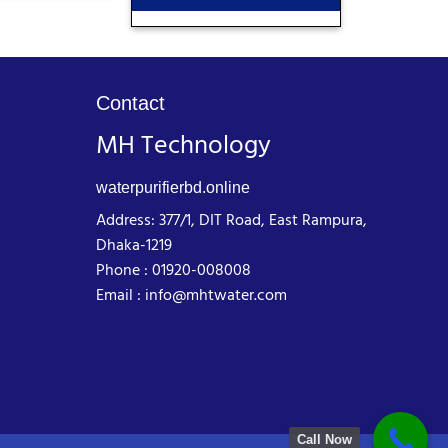
Contact
MH Technology
waterpurifierbd.online
Address: 377/1, DIT Road, East Rampura,
Dhaka-1219
Phone : 01920-008008
Email : info@mhtwater.com
Call Now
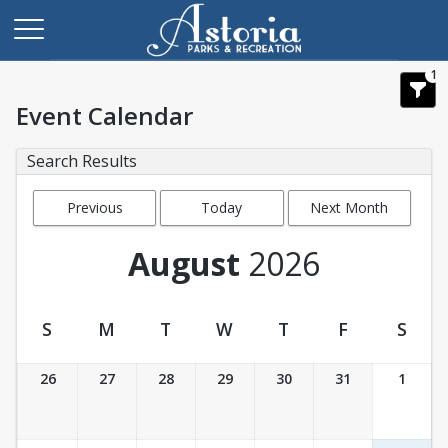
1
Event Calendar
Search Results
Previous
Today
Next Month
Month
August
2026
S
M
T
W
T
F
S
Event Calendar
26
27
28
29
30
31
1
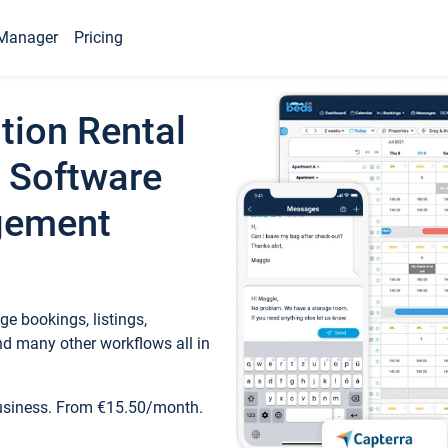
Manager
Pricing
tion Rental
 Software
gement
e bookings, listings,
d many other workflows all in
business. From €15.50/month.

◇ ◇ ◇

→ **What you need to do**
Please print the data above once more, exactly as it appears, with no pictures.

→ **Task solution**
Contact
MH Technology
waterpurifierbd.online
Address: 377/1, DIT Road, East Rampura,
Dhaka-1219
Phone : 01920-008008
Email : info@mhtwater.com
Call Now
1
Event Calendar
Search Results
Previous
Today
Next Month
Month
August
2026
S
M
T
W
T
F
S
Event Calendar
26
27
28
29
30
31
1
Manager
Pricing
tion Rental
 Software
gement
e bookings, listings,
d many other workflows all in
business. From €15.50/month.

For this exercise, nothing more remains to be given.